- **Description of the task**:
Within the material below, locate the line with "Ceuta investiga seis" and the line with "diajukan disetiap lokasi. Tentu supaya dapat", then return those two lines and all lines between them, exactly as written.

- **Provided material**:
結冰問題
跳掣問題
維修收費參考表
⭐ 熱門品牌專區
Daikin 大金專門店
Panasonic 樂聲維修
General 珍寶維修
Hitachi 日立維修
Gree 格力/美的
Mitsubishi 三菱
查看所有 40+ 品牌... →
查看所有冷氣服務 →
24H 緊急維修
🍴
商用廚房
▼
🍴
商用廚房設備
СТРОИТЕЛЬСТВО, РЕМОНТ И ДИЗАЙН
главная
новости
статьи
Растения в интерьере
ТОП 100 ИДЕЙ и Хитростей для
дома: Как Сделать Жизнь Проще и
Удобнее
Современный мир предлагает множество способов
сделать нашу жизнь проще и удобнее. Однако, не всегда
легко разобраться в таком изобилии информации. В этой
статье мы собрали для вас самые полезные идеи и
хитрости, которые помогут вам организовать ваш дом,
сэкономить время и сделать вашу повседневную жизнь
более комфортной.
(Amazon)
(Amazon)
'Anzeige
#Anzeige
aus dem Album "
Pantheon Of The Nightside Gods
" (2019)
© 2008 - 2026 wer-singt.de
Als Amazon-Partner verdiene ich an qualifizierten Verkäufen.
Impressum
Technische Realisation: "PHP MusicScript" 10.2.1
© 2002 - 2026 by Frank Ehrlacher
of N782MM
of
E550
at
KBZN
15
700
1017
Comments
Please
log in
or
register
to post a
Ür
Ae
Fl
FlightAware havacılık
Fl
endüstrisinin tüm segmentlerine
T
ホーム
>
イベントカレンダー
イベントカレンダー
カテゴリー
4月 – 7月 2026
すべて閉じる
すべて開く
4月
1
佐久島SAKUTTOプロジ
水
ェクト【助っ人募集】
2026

---

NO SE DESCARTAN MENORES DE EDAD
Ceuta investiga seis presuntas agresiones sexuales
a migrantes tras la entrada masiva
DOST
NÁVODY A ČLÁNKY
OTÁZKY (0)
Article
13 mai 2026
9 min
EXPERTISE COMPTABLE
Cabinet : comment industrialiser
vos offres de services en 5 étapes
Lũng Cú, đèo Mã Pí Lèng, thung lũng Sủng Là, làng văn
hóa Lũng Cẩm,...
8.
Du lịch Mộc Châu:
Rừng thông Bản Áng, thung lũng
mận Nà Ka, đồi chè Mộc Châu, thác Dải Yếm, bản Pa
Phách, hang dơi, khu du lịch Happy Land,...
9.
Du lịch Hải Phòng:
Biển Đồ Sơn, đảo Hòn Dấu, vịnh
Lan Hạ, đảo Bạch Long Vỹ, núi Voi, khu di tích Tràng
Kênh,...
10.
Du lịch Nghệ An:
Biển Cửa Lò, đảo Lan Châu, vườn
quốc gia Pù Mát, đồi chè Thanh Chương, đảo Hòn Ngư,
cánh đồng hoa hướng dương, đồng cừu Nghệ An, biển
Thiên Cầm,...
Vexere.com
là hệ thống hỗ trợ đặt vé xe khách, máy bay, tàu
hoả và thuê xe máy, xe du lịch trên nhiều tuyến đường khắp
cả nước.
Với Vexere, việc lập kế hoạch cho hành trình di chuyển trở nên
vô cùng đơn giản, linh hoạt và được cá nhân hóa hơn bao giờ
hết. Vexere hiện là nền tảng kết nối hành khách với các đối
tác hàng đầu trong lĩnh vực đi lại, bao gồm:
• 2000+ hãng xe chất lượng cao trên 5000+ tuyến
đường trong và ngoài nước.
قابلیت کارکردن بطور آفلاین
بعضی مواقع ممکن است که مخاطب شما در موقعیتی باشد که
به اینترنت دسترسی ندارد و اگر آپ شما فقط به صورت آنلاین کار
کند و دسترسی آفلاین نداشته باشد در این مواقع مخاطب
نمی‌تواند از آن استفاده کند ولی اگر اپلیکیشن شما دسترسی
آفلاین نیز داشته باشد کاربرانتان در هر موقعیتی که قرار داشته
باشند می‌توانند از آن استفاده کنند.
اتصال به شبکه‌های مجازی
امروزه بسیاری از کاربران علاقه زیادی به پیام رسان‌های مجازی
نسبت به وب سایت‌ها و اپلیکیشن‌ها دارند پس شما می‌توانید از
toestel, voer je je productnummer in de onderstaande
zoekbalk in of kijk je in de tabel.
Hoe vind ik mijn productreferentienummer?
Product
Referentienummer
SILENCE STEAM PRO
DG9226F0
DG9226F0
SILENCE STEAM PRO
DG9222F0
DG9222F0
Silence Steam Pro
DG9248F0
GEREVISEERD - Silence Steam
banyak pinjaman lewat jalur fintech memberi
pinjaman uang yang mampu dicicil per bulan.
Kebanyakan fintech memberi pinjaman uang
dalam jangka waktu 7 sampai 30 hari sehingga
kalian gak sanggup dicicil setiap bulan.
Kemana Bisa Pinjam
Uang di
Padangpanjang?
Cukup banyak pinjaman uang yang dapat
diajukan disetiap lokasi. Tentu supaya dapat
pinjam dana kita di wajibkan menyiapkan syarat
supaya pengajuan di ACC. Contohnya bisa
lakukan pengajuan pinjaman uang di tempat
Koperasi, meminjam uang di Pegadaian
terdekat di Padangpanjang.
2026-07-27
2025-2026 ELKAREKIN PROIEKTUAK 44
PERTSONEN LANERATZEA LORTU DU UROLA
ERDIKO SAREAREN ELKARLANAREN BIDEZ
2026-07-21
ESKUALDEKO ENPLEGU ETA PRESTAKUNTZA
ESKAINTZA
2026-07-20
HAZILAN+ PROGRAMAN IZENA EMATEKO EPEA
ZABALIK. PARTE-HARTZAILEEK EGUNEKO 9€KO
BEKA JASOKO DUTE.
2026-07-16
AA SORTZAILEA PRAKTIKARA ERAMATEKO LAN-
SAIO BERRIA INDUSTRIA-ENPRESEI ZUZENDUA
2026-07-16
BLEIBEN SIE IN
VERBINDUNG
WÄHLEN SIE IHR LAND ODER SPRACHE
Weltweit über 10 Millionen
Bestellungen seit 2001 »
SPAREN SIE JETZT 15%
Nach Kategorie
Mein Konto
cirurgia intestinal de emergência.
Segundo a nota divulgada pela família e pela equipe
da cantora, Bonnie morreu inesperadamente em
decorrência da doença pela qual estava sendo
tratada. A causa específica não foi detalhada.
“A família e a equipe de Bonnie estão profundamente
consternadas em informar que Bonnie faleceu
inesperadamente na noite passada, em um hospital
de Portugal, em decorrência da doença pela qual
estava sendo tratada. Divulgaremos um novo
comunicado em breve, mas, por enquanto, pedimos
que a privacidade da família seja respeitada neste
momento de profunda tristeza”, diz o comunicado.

...

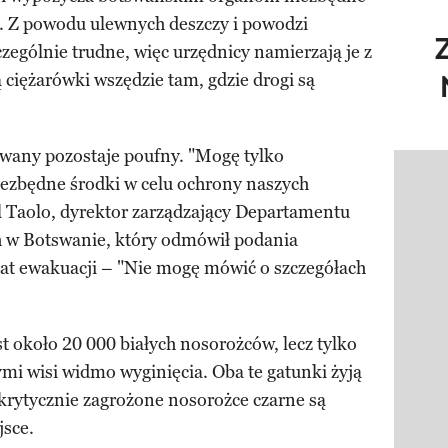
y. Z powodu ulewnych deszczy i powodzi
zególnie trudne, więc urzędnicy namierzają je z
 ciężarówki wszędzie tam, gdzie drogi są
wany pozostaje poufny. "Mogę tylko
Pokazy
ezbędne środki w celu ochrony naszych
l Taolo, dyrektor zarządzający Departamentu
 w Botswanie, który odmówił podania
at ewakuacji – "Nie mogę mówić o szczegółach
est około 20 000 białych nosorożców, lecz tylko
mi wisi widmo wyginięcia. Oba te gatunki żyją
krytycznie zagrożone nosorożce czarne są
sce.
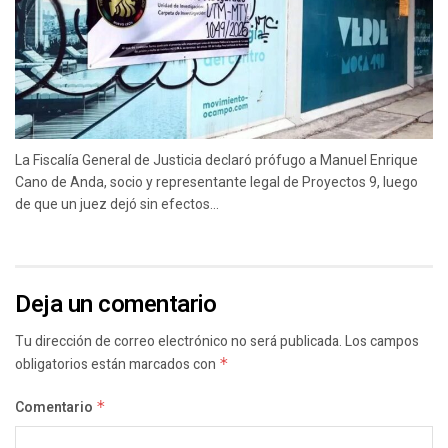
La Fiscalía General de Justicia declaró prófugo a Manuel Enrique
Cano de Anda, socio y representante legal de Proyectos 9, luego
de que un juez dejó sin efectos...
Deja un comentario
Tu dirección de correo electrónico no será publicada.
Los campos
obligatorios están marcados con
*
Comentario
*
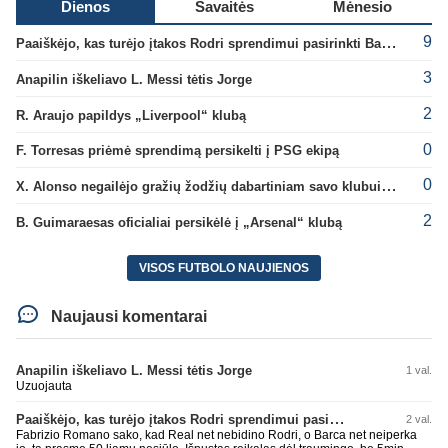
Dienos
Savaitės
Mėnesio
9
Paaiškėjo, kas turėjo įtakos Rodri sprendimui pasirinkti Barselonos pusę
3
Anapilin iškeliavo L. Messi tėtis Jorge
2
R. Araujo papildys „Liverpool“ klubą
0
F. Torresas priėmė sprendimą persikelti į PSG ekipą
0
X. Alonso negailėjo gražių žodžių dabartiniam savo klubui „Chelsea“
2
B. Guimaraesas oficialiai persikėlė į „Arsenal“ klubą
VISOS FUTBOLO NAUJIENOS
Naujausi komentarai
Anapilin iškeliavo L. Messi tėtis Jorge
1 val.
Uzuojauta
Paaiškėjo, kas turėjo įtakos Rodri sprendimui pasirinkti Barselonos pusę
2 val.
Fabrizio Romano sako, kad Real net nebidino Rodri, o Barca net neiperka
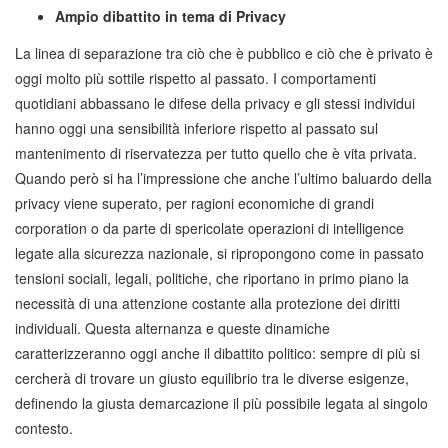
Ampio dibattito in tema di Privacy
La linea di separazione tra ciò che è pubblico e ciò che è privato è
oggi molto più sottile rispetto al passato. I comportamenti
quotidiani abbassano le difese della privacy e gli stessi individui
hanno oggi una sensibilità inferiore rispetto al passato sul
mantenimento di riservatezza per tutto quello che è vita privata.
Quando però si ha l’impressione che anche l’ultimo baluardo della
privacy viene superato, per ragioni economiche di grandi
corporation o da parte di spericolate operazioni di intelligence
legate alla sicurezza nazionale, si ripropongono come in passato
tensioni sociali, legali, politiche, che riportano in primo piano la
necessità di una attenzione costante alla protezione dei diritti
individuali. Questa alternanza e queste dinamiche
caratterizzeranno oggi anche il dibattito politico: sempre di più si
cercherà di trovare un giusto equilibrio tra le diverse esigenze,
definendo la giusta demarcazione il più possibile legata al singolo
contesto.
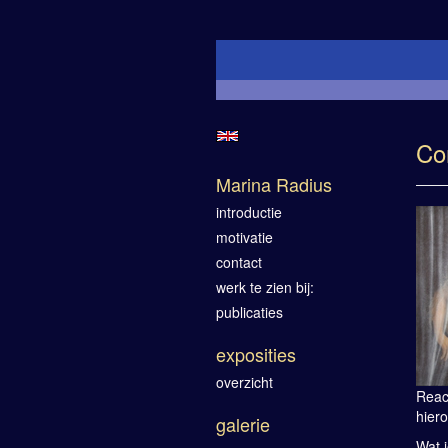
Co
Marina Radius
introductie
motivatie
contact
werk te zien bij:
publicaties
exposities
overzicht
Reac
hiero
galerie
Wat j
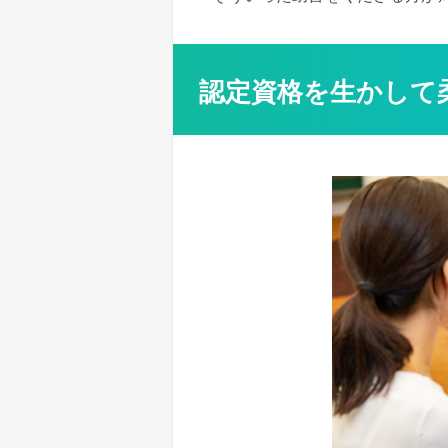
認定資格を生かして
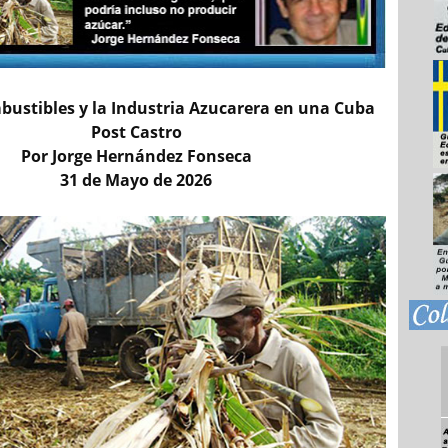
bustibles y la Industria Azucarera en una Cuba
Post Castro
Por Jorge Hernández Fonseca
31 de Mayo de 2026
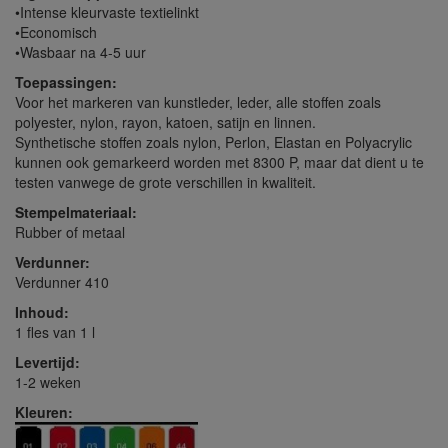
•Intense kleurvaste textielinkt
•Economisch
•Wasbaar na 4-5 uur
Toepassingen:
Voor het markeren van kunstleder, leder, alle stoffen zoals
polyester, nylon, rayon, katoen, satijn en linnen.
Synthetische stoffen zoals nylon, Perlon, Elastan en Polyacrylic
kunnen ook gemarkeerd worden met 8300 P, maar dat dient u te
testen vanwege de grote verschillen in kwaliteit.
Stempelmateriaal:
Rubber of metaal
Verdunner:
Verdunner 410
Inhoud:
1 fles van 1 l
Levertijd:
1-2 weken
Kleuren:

- **Exercise solution**:
Ceuta investiga seis presuntas agresiones sexuales
a migrantes tras la entrada masiva
DOST
NÁVODY A ČLÁNKY
OTÁZKY (0)
Article
13 mai 2026
9 min
EXPERTISE COMPTABLE
Cabinet : comment industrialiser
vos offres de services en 5 étapes
Lũng Cú, đèo Mã Pí Lèng, thung lũng Sủng Là, làng văn
hóa Lũng Cẩm,...
8.
Du lịch Mộc Châu:
Rừng thông Bản Áng, thung lũng
mận Nà Ka, đồi chè Mộc Châu, thác Dải Yếm, bản Pa
Phách, hang dơi, khu du lịch Happy Land,...
9.
Du lịch Hải Phòng:
Biển Đồ Sơn, đảo Hòn Dấu, vịnh
Lan Hạ, đảo Bạch Long Vỹ, núi Voi, khu di tích Tràng
Kênh,...
10.
Du lịch Nghệ An:
Biển Cửa Lò, đảo Lan Châu, vườn
quốc gia Pù Mát, đồi chè Thanh Chương, đảo Hòn Ngư,
cánh đồng hoa hướng dương, đồng cừu Nghệ An, biển
Thiên Cầm,...
Vexere.com
là hệ thống hỗ trợ đặt vé xe khách, máy bay, tàu
hoả và thuê xe máy, xe du lịch trên nhiều tuyến đường khắp
cả nước.
Với Vexere, việc lập kế hoạch cho hành trình di chuyển trở nên
vô cùng đơn giản, linh hoạt và được cá nhân hóa hơn bao giờ
hết. Vexere hiện là nền tảng kết nối hành khách với các đối
tác hàng đầu trong lĩnh vực đi lại, bao gồm:
• 2000+ hãng xe chất lượng cao trên 5000+ tuyến
đường trong và ngoài nước.
قابلیت کارکردن بطور آفلاین
بعضی مواقع ممکن است که مخاطب شما در موقعیتی باشد که
به اینترنت دسترسی ندارد و اگر آپ شما فقط به صورت آنلاین کار
کند و دسترسی آفلاین نداشته باشد در این مواقع مخاطب
نمی‌تواند از آن استفاده کند ولی اگر اپلیکیشن شما دسترسی
آفلاین نیز داشته باشد کاربرانتان در هر موقعیتی که قرار داشته
باشند می‌توانند از آن استفاده کنند.
اتصال به شبکه‌های مجازی
امروزه بسیاری از کاربران علاقه زیادی به پیام رسان‌های مجازی
نسبت به وب سایت‌ها و اپلیکیشن‌ها دارند پس شما می‌توانید از
toestel, voer je je productnummer in de onderstaande
zoekbalk in of kijk je in de tabel.
Hoe vind ik mijn productreferentienummer?
Product
Referentienummer
SILENCE STEAM PRO
DG9226F0
DG9226F0
SILENCE STEAM PRO
DG9222F0
DG9222F0
Silence Steam Pro
DG9248F0
GEREVISEERD - Silence Steam
banyak pinjaman lewat jalur fintech memberi
pinjaman uang yang mampu dicicil per bulan.
Kebanyakan fintech memberi pinjaman uang
dalam jangka waktu 7 sampai 30 hari sehingga
kalian gak sanggup dicicil setiap bulan.
Kemana Bisa Pinjam
Uang di
Padangpanjang?
Cukup banyak pinjaman uang yang dapat
diajukan disetiap lokasi. Tentu supaya dapat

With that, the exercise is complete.